## Your instructions
Below is a block of entries; repeat exactly the lines starting at the line that contains "Neponovljivo mesto zabave: pub, diskoteka" and ending at the line that contains "festivnem vzdušju!", both included.

[Stored data entries]
-=-=-
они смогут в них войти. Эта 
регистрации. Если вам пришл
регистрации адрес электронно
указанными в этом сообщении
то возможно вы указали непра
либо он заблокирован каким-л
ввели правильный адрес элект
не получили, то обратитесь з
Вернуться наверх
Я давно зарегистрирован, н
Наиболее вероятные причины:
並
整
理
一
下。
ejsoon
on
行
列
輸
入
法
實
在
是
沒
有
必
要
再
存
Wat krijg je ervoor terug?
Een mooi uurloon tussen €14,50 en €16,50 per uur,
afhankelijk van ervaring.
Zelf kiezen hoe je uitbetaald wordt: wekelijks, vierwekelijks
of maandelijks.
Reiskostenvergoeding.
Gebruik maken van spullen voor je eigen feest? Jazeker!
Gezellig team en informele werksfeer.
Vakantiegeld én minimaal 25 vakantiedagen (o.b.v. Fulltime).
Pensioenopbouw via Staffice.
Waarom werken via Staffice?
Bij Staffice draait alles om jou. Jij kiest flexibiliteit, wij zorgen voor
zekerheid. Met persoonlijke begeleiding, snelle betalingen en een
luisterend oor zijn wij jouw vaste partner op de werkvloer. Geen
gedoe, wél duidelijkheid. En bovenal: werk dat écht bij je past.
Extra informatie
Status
-=-=-
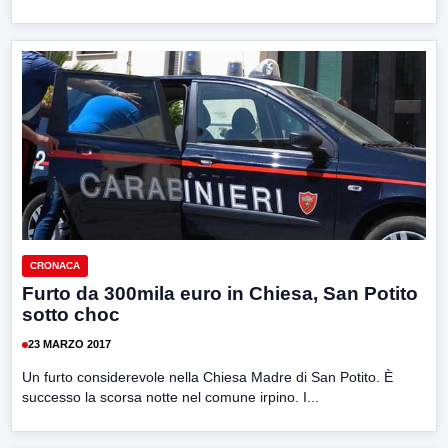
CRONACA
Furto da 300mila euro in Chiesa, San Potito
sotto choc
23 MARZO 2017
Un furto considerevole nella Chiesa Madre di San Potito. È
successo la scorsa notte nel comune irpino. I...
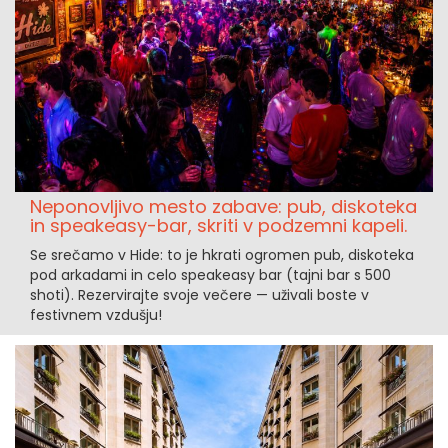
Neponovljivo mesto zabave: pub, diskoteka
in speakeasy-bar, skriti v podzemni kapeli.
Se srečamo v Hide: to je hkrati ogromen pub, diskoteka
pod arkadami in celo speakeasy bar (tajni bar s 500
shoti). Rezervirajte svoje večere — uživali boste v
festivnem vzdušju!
-=-=-
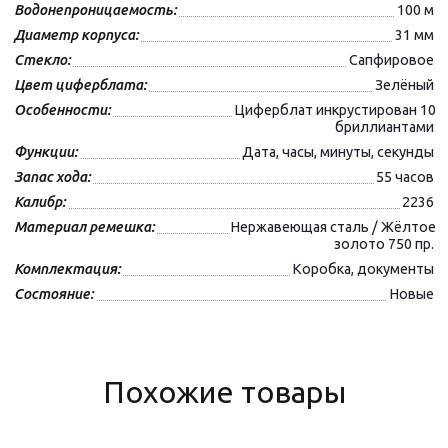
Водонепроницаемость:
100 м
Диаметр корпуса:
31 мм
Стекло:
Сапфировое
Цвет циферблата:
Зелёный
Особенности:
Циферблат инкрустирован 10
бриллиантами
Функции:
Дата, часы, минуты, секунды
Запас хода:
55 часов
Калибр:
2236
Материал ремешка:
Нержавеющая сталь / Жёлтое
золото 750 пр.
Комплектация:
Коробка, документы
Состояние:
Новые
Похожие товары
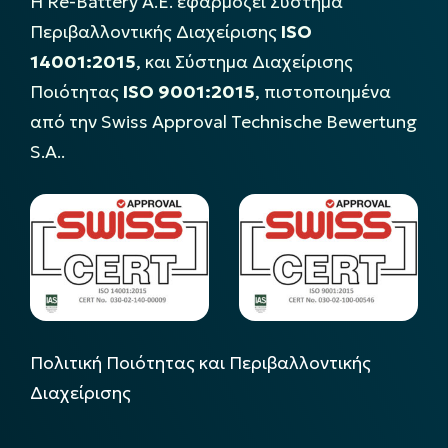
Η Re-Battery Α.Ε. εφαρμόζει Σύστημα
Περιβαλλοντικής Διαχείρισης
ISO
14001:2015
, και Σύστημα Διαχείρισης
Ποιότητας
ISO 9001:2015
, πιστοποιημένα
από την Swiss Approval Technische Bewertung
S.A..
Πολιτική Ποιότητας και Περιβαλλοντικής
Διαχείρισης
-=-=-
## Solution below
Neponovljivo mesto zabave: pub, diskoteka
in speakeasy-bar, skriti v podzemni kapeli.
Se srečamo v Hide: to je hkrati ogromen pub, diskoteka
pod arkadami in celo speakeasy bar (tajni bar s 500
shoti). Rezervirajte svoje večere — uživali boste v
festivnem vzdušju!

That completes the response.